Records to process below:

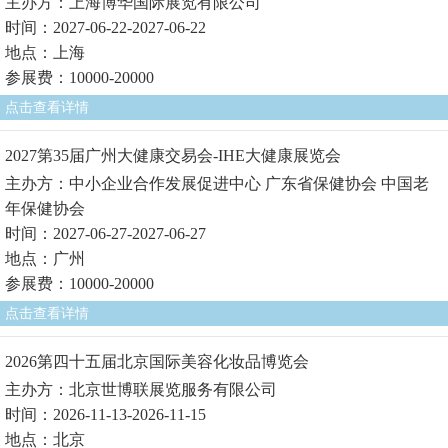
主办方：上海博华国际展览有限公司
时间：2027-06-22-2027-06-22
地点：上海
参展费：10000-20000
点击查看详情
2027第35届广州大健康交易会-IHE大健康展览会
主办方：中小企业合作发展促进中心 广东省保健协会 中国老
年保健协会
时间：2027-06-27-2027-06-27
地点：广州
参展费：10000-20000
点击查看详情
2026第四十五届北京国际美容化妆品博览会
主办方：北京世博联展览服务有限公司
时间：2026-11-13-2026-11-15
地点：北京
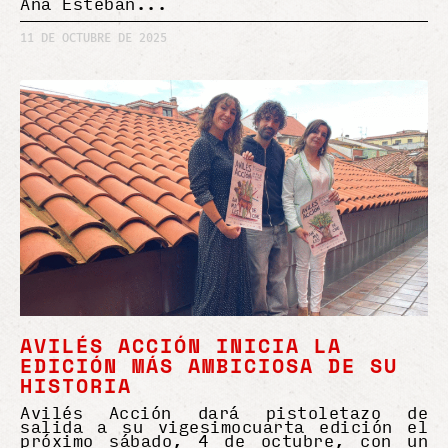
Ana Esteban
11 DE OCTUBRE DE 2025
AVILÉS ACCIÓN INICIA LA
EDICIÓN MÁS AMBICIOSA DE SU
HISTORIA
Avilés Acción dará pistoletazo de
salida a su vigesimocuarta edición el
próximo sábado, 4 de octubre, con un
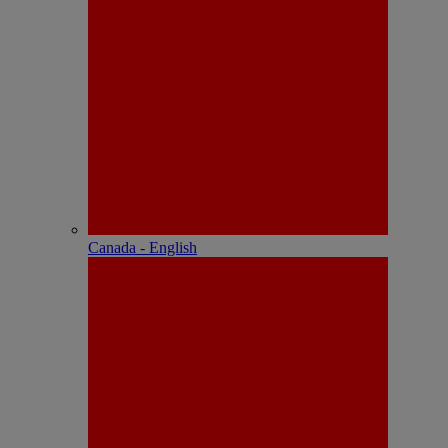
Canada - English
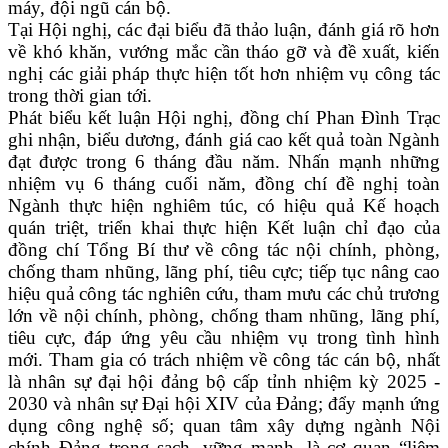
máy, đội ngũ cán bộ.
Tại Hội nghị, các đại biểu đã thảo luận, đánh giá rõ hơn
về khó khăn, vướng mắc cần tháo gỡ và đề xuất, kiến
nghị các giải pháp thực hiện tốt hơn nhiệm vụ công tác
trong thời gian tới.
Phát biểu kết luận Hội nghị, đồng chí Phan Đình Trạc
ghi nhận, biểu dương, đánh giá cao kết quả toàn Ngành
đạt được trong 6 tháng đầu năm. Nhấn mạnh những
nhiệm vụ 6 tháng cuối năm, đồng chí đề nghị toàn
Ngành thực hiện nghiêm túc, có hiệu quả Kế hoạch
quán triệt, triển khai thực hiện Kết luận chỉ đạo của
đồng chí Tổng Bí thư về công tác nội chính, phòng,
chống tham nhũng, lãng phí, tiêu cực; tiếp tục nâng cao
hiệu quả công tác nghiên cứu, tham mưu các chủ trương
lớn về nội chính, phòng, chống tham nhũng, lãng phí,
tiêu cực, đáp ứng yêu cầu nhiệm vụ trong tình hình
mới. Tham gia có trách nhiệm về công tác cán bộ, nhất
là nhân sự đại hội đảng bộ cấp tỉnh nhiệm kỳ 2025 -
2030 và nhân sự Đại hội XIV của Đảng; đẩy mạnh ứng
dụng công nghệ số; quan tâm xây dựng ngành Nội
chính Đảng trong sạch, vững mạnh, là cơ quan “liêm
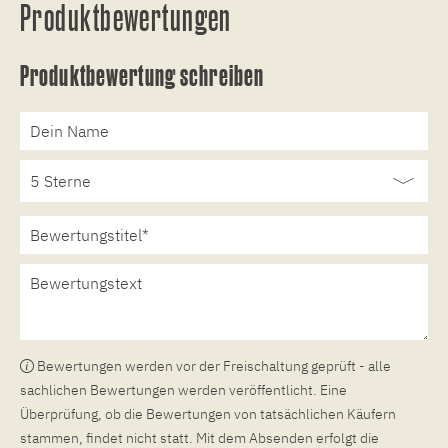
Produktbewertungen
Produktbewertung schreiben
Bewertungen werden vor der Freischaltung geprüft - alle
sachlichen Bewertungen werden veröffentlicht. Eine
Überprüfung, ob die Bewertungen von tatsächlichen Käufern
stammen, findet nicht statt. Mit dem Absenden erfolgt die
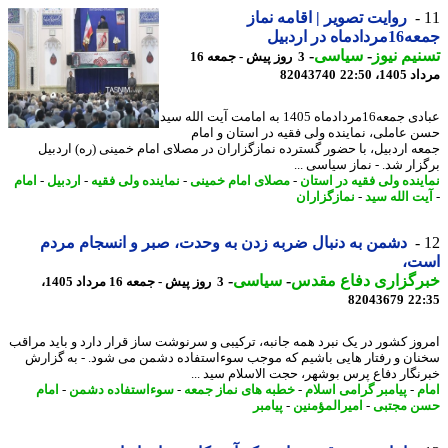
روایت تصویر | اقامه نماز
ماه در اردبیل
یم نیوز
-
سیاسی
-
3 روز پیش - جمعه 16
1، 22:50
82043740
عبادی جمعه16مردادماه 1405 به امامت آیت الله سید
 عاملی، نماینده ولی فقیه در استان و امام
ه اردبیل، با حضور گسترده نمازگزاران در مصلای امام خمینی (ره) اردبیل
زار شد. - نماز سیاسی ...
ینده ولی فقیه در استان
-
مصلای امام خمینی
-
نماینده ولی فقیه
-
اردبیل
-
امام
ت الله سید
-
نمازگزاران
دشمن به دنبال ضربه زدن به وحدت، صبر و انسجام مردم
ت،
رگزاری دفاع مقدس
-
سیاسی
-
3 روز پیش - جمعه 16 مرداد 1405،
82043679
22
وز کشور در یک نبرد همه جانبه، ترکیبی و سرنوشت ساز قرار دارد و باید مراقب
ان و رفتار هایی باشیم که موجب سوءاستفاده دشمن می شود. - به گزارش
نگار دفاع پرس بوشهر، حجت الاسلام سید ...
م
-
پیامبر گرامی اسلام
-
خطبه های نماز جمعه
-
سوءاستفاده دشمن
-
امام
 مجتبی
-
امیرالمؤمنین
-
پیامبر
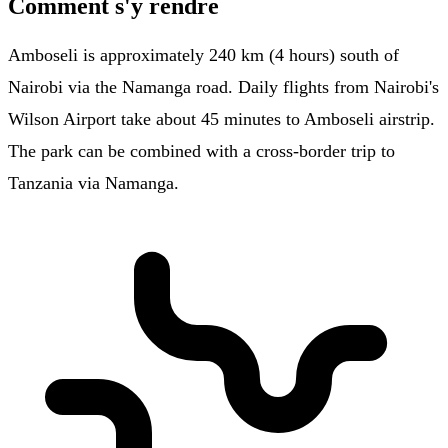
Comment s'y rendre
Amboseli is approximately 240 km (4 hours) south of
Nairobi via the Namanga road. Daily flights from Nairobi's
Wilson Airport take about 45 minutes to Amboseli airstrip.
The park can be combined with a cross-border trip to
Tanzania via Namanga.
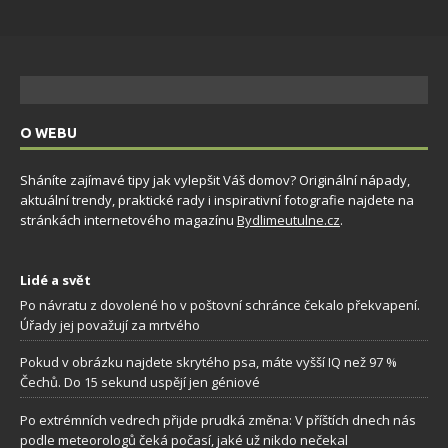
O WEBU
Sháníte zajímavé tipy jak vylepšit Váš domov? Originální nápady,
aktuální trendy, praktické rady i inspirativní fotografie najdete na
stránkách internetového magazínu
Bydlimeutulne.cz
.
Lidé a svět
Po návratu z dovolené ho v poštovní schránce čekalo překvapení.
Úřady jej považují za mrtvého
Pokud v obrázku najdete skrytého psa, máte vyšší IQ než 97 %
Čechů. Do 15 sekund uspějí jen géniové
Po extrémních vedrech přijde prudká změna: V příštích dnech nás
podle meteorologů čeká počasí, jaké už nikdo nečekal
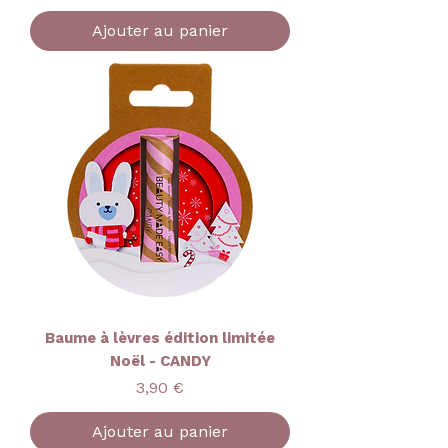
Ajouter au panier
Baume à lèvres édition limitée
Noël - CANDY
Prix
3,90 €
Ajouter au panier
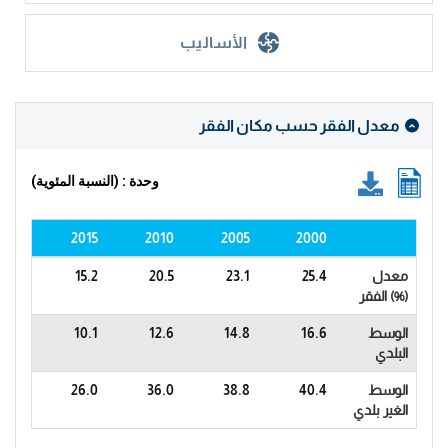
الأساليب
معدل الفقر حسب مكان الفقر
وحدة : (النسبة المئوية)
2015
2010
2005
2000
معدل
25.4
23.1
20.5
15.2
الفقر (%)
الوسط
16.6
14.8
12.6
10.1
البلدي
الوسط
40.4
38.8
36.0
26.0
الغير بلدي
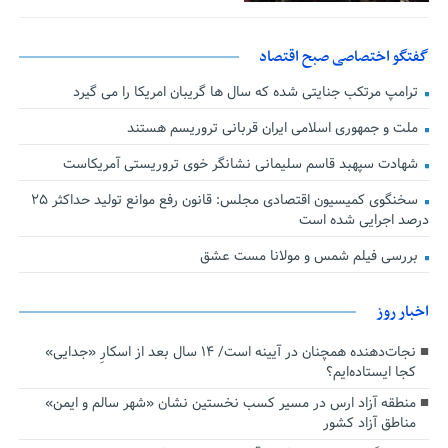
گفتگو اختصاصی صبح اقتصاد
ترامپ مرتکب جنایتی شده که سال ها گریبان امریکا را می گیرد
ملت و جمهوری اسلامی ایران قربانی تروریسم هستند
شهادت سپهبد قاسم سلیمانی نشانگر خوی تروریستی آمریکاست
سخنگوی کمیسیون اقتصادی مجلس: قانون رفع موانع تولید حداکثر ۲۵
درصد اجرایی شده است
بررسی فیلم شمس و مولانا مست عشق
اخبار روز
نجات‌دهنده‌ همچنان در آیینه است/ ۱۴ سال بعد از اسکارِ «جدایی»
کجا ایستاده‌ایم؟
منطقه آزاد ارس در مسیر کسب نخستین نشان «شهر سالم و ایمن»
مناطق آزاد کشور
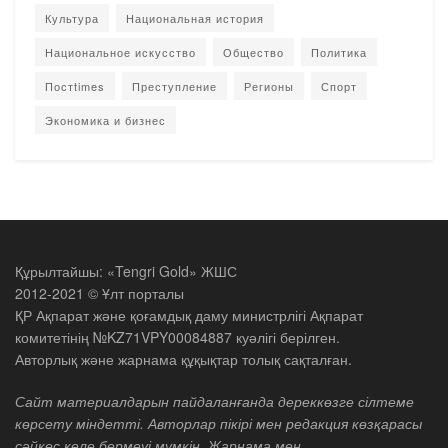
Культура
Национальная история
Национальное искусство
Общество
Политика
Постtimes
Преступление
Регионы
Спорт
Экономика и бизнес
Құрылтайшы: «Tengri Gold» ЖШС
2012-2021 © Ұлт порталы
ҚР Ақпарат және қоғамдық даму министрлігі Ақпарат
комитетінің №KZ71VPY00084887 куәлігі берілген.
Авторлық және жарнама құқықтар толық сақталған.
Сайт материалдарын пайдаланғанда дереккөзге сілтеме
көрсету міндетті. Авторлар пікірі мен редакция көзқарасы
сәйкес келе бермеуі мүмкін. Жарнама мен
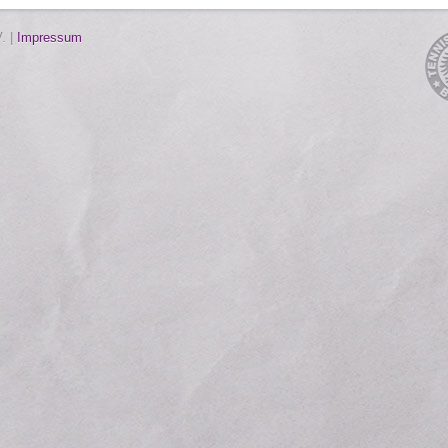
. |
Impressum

End of Records to process.

_What is being asked_
How would the lines above read from the one with "2027第35届广州大健康交易会-IHE大健康展览会" to the one with "ان و رفتار هایی", inclusive, with no pictures? Write them out exactly.

_Task response_
2027第35届广州大健康交易会-IHE大健康展览会
主办方：中小企业合作发展促进中心 广东省保健协会 中国老
年保健协会
时间：2027-06-27-2027-06-27
地点：广州
参展费：10000-20000
点击查看详情
2026第四十五届北京国际美容化妆品博览会
主办方：北京世博联展览服务有限公司
时间：2026-11-13-2026-11-15
地点：北京
Ana Esteban
11 DE OCTUBRE DE 2025
AVILÉS ACCIÓN INICIA LA
EDICIÓN MÁS AMBICIOSA DE SU
HISTORIA
Avilés Acción dará pistoletazo de
salida a su vigesimocuarta edición el
próximo sábado, 4 de octubre, con un
Canada - English
máy, đội ngũ cán bộ.
Tại Hội nghị, các đại biểu đã thảo luận, đánh giá rõ hơn
về khó khăn, vướng mắc cần tháo gỡ và đề xuất, kiến
nghị các giải pháp thực hiện tốt hơn nhiệm vụ công tác
trong thời gian tới.
Phát biểu kết luận Hội nghị, đồng chí Phan Đình Trạc
ghi nhận, biểu dương, đánh giá cao kết quả toàn Ngành
đạt được trong 6 tháng đầu năm. Nhấn mạnh những
nhiệm vụ 6 tháng cuối năm, đồng chí đề nghị toàn
Ngành thực hiện nghiêm túc, có hiệu quả Kế hoạch
quán triệt, triển khai thực hiện Kết luận chỉ đạo của
đồng chí Tổng Bí thư về công tác nội chính, phòng,
chống tham nhũng, lãng phí, tiêu cực; tiếp tục nâng cao
hiệu quả công tác nghiên cứu, tham mưu các chủ trương
lớn về nội chính, phòng, chống tham nhũng, lãng phí,
tiêu cực, đáp ứng yêu cầu nhiệm vụ trong tình hình
mới. Tham gia có trách nhiệm về công tác cán bộ, nhất
là nhân sự đại hội đảng bộ cấp tỉnh nhiệm kỳ 2025 -
2030 và nhân sự Đại hội XIV của Đảng; đẩy mạnh ứng
dụng công nghệ số; quan tâm xây dựng ngành Nội
chính Đảng trong sạch, vững mạnh, là cơ quan “liêm
Produktbewertungen
Produktbewertung schreiben
Bewertungen werden vor der Freischaltung geprüft - alle
sachlichen Bewertungen werden veröffentlicht. Eine
Überprüfung, ob die Bewertungen von tatsächlichen Käufern
stammen, findet nicht statt. Mit dem Absenden erfolgt die
روایت تصویر | اقامه نماز
ماه در اردبیل
یم نیوز
-
سیاسی
-
3 روز پیش - جمعه 16
1، 22:50
82043740
عبادی جمعه16مردادماه 1405 به امامت آیت الله سید
 عاملی، نماینده ولی فقیه در استان و امام
ه اردبیل، با حضور گسترده نمازگزاران در مصلای امام خمینی (ره) اردبیل
زار شد. - نماز سیاسی ...
ینده ولی فقیه در استان
-
مصلای امام خمینی
-
نماینده ولی فقیه
-
اردبیل
-
امام
ت الله سید
-
نمازگزاران
دشمن به دنبال ضربه زدن به وحدت، صبر و انسجام مردم
ت،
رگزاری دفاع مقدس
-
سیاسی
-
3 روز پیش - جمعه 16 مرداد 1405،
82043679
22
وز کشور در یک نبرد همه جانبه، ترکیبی و سرنوشت ساز قرار دارد و باید مراقب
ان و رفتار هایی باشیم که موجب سوءاستفاده دشمن می شود. - به گزارش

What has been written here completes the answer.